> [Exercise description]
A single stretch of the material below is to be transcribed exactly, starting at the line with "Reference: L4.8" and ending after the line with "Lug Width: 20".

> [Supplied material]
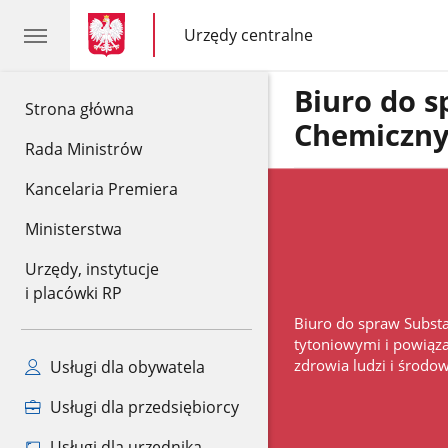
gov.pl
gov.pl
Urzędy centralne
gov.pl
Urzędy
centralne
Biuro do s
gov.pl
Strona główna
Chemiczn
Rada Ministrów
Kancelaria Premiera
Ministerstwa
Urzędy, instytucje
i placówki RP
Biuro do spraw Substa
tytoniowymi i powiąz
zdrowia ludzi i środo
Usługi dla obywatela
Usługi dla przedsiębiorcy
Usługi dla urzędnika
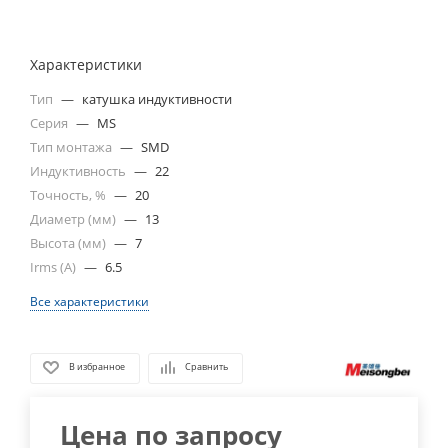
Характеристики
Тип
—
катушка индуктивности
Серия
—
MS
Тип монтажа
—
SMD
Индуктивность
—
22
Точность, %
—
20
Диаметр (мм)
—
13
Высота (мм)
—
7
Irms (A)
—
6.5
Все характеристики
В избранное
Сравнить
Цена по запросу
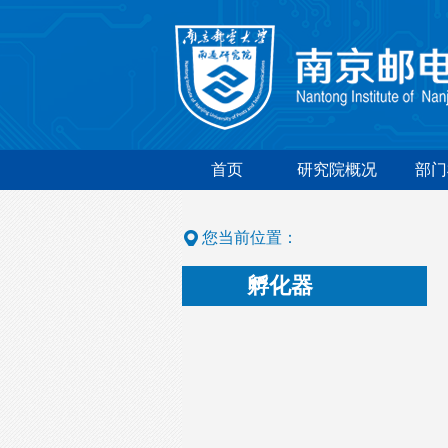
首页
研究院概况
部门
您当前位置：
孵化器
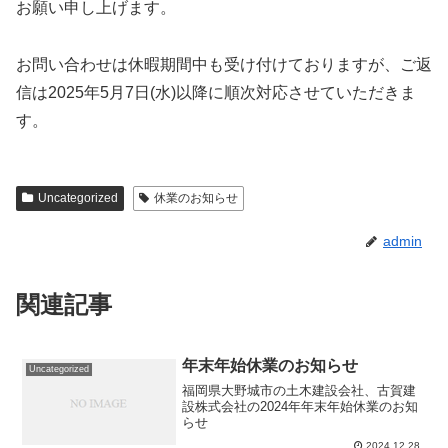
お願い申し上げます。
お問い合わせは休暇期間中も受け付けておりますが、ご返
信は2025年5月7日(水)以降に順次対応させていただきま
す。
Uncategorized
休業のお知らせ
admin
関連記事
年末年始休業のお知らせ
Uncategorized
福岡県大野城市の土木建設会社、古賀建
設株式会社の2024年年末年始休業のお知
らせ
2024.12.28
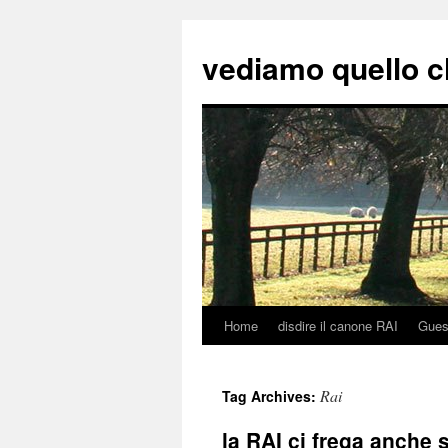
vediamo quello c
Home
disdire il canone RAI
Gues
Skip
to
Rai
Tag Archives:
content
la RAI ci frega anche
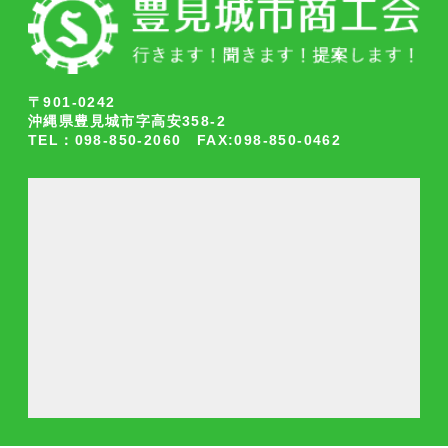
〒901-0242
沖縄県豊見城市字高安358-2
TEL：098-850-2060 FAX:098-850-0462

==

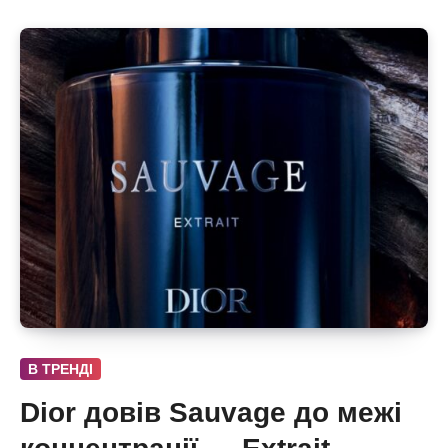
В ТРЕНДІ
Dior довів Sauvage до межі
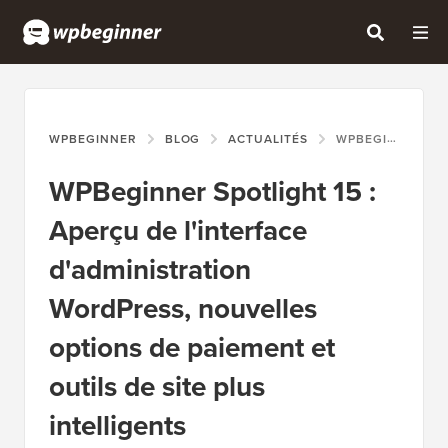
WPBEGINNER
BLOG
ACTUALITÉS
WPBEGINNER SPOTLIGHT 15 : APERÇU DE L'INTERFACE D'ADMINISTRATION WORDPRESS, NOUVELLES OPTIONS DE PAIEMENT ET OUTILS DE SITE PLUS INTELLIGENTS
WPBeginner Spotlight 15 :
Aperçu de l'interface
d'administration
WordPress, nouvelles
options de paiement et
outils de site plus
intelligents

* * *

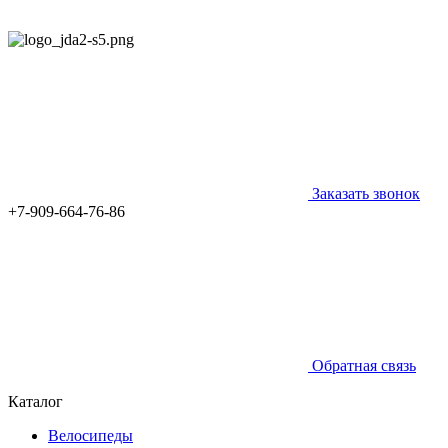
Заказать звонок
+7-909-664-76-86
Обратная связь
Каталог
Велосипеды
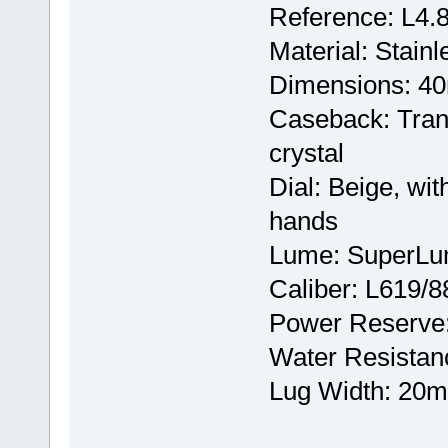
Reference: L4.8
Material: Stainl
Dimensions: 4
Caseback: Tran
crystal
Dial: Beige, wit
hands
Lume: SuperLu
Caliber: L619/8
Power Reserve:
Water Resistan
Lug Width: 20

> [Response area]
Reference: L4.8
Material: Stainl
Dimensions: 4
Caseback: Tran
crystal
Dial: Beige, wit
hands
Lume: SuperLu
Caliber: L619/8
Power Reserve:
Water Resistan
Lug Width: 20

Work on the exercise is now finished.